For the same publication, I also wrote on urine tests, reflecting that something so apparently simple can be used to act as a ‘window into the workings of your body’ (Cowan, 2018b). Referring to current scientific studies, I wrote: ‘Three particular proteins in urine perhaps show promise in the detection of pancreatic cancer. Other molecules may predict whether epileptic seizures develop after head injury. Whether a baby will be born pre-term or a foetus will suffer stunted growth may also be revealed by tiny particles in the mother's urine.’

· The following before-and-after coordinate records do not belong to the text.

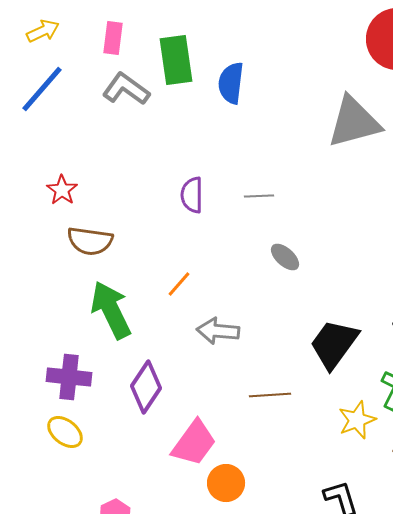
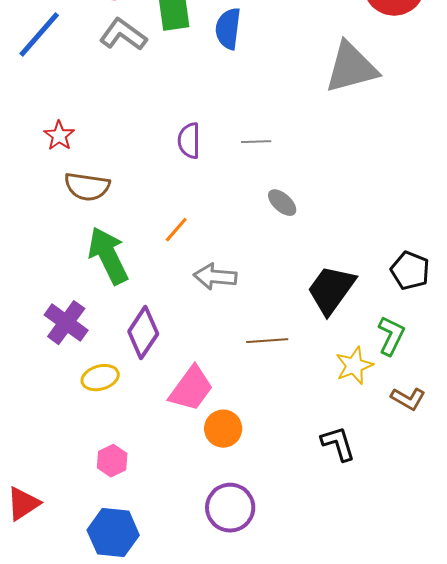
purple cross: (69, 377) -> (66, 323), turned 30
yellow ellipse: (65, 432) -> (100, 378), moved, turned -54

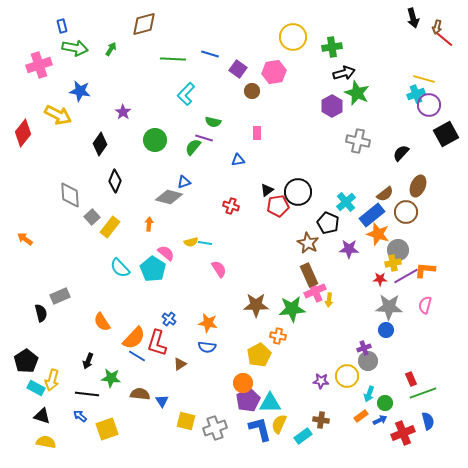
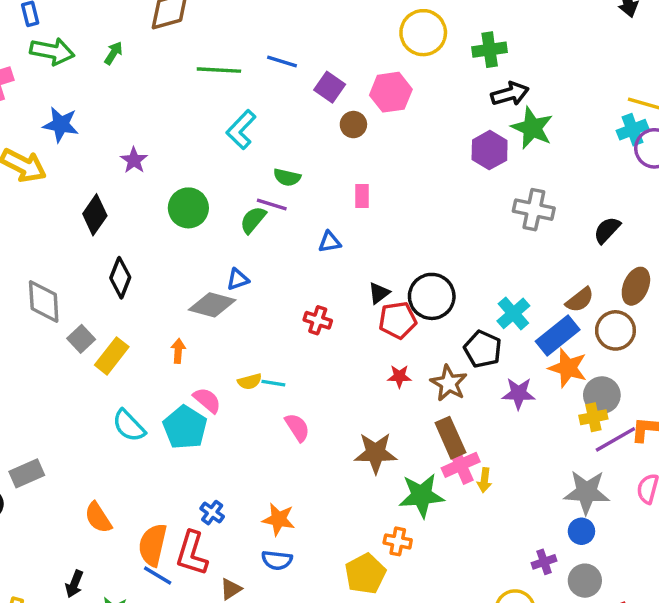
red star: (380, 279) -> (399, 376), moved
brown star: (256, 305) -> (376, 453), moved
orange semicircle: (134, 338) -> (153, 545), turned 150
gray circle: (368, 361) -> (585, 581), moved

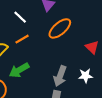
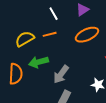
gray arrow: (60, 76) -> (61, 74), moved

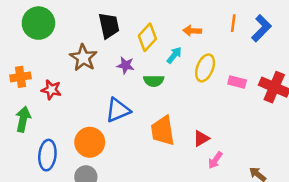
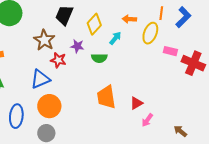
black trapezoid: (109, 26) -> (64, 15), turned -145
yellow ellipse: (205, 68) -> (150, 33), moved
pink rectangle: (237, 82) -> (170, 51), moved
red star: (51, 90) -> (58, 60), moved
blue triangle: (118, 110) -> (40, 79), moved

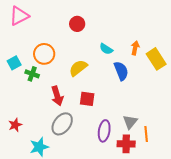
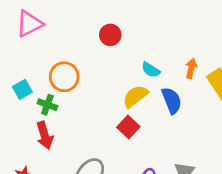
yellow semicircle: (78, 68) -> (135, 96), moved
red arrow: (57, 96) -> (45, 135), moved
red square: (87, 99) -> (128, 127), moved, turned 35

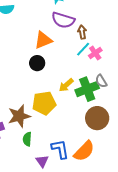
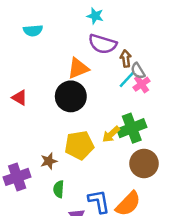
black circle: (37, 63) -> (71, 96), size x1.6
gray semicircle: (101, 81) -> (138, 71), moved
yellow arrow: (66, 85) -> (111, 134), moved
brown star: (19, 116) -> (49, 161), size x0.6

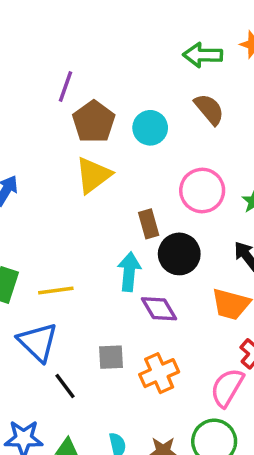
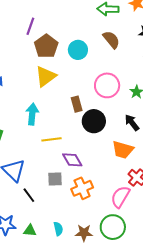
cyan arrow: (129, 272) -> (32, 114), moved
yellow line: (56, 290) -> (51, 139), moved
purple diamond: (159, 309) -> (72, 160), moved

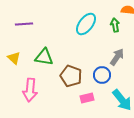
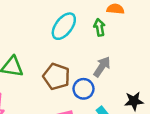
brown pentagon: (71, 76) -> (56, 77), moved

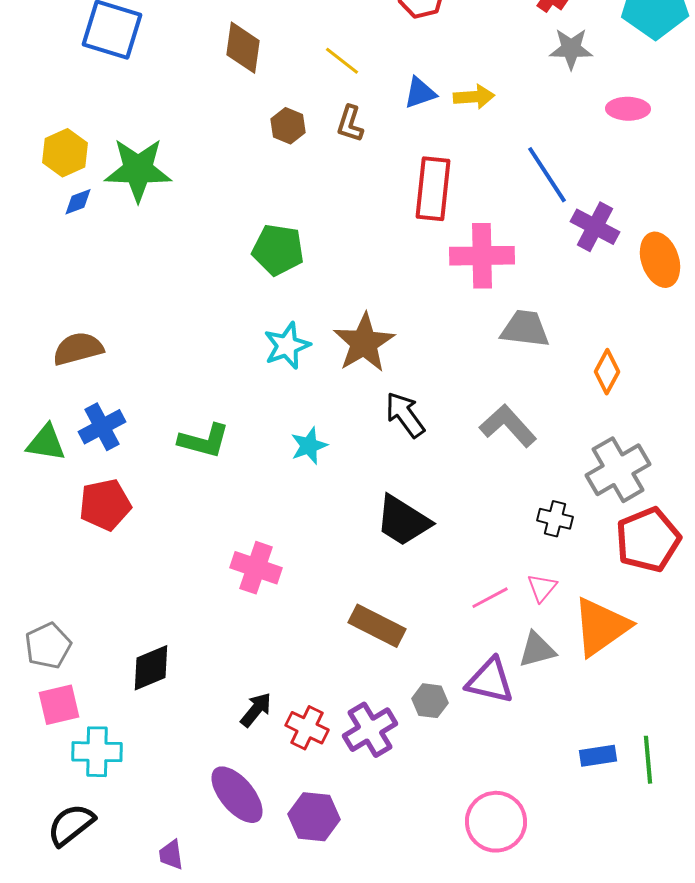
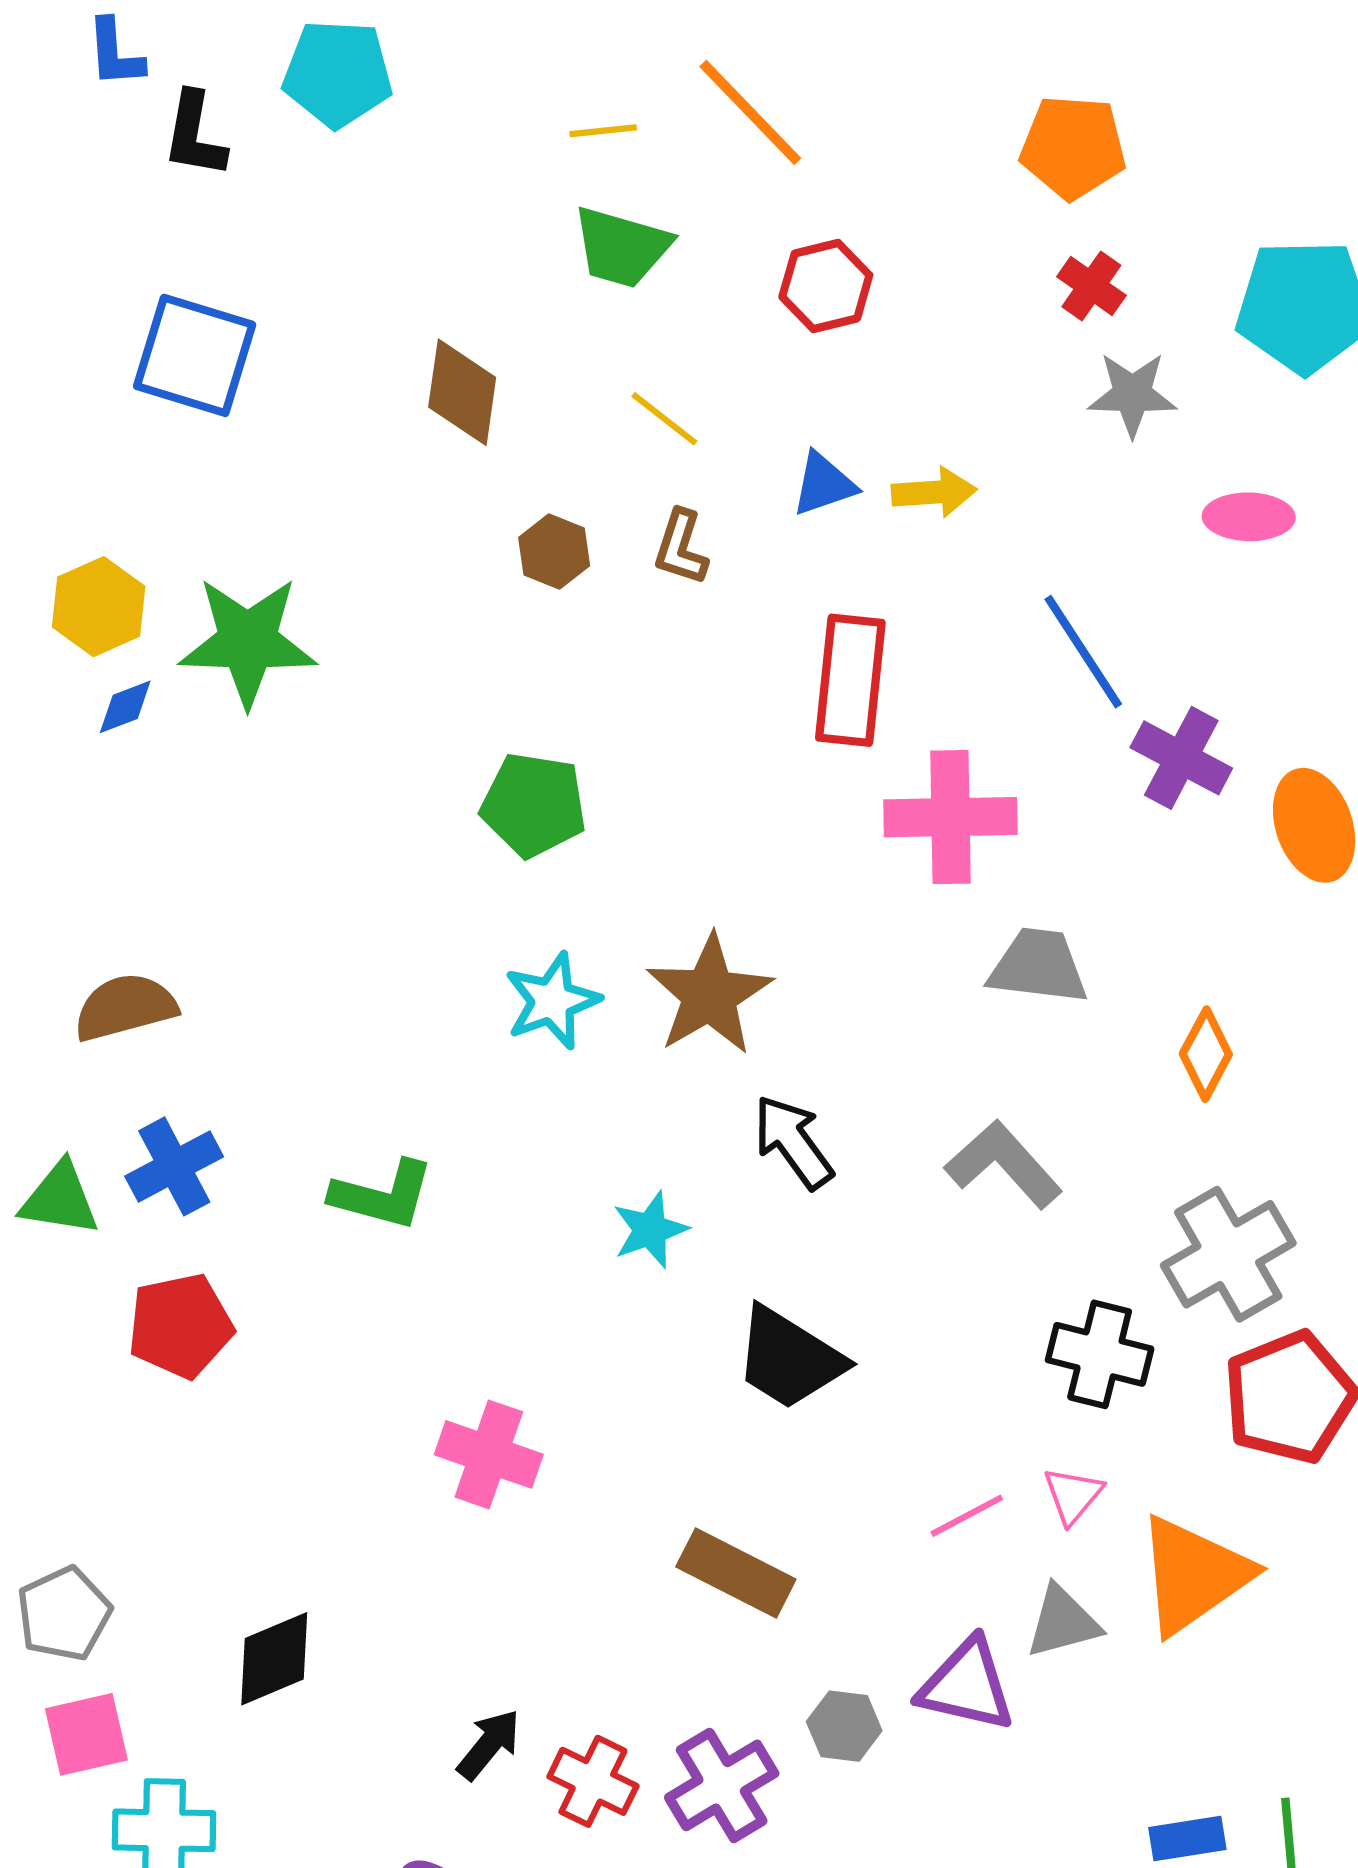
cyan star: (309, 446) -> (650, 1230), moved
black cross: (555, 519) -> (1100, 1354), size x1.4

Nurses have reported feeling empowered to question practice, since the evidence gaps are made clear. One nurse felt confident to question the need for catheterisation and her patient's catheter was removed; another questioned the decision to administer antibiotics in the absence of urinary symptoms. My article on autonomic dysreflexia was instrumental in one nurse identifying the condition, caused by a blocked catheter, and she was able to deal with the life-threatening emergency quickly and efficiently.
I remember feeling, as a student nurse, that ‘you just did what has always been done when it comes to catheters—no questions asked’. Through my articles I have made clear that many questions do not yet have answers and that it is important to ask the questions, and to listen to your patient.
In a piece for the British Journal of Cardiac Nursing (where I am also a columnist and Board Member), I wrote on the importance of embracing the expertise of patients with long-term conditions, focusing again on autonomic dysreflexia as an example (Cowan, 2020b). I finished with these words:‘Miles Sibley (Director for the Patient Experience Library) calls for a change in culture that treats patient feedback as a valued resource for learning and for patient experience to be embedded in professional training, clinical guidelines and practice protocols, just as medical evidence is.’
I hope that my writing will encourage nurses to view their patients as expert partners in care: a subject that I have also written on, from a personal viewpoint, in the British Medical Journal (Cowan, 2018c).
I would like to thank the British Journal of Nursing for recognising the importance, in the BJN Awards, of nurses asking questions and writing and reflecting on what the evidence says, or where gaps remain.